(Beginning of MATERIAL PROVIDED)

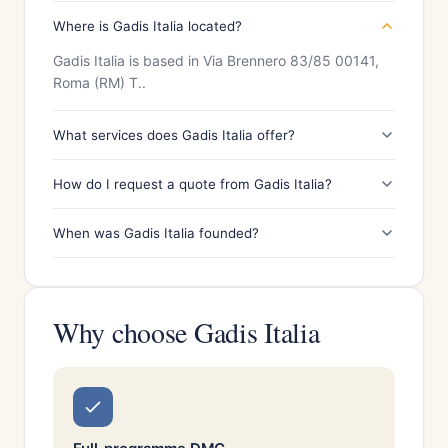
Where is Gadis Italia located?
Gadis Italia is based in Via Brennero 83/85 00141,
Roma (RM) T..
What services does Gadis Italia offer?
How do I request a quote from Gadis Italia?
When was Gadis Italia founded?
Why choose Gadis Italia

(End of MATERIAL PROVIDED)
(Beginning of MATERIAL PROVIDED)

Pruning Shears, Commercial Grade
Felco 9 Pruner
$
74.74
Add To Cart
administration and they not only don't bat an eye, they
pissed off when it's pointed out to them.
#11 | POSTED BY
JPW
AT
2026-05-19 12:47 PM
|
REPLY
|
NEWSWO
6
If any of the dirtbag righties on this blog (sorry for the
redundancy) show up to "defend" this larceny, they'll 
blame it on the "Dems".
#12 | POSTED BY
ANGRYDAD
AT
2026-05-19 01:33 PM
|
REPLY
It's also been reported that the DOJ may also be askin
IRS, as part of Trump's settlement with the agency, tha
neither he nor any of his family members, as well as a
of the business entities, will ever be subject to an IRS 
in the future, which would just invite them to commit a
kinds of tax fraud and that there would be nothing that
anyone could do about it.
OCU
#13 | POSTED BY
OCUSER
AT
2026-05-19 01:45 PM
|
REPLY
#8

(End of MATERIAL PROVIDED)

## INSTRUCTIONS TO FOLLOW
When a line in the listing includes the word "Gadis", report that line in full.

## SOLUTION BELOW
Where is Gadis Italia located?
Gadis Italia is based in Via Brennero 83/85 00141,
What services does Gadis Italia offer?
How do I request a quote from Gadis Italia?
When was Gadis Italia founded?
Why choose Gadis Italia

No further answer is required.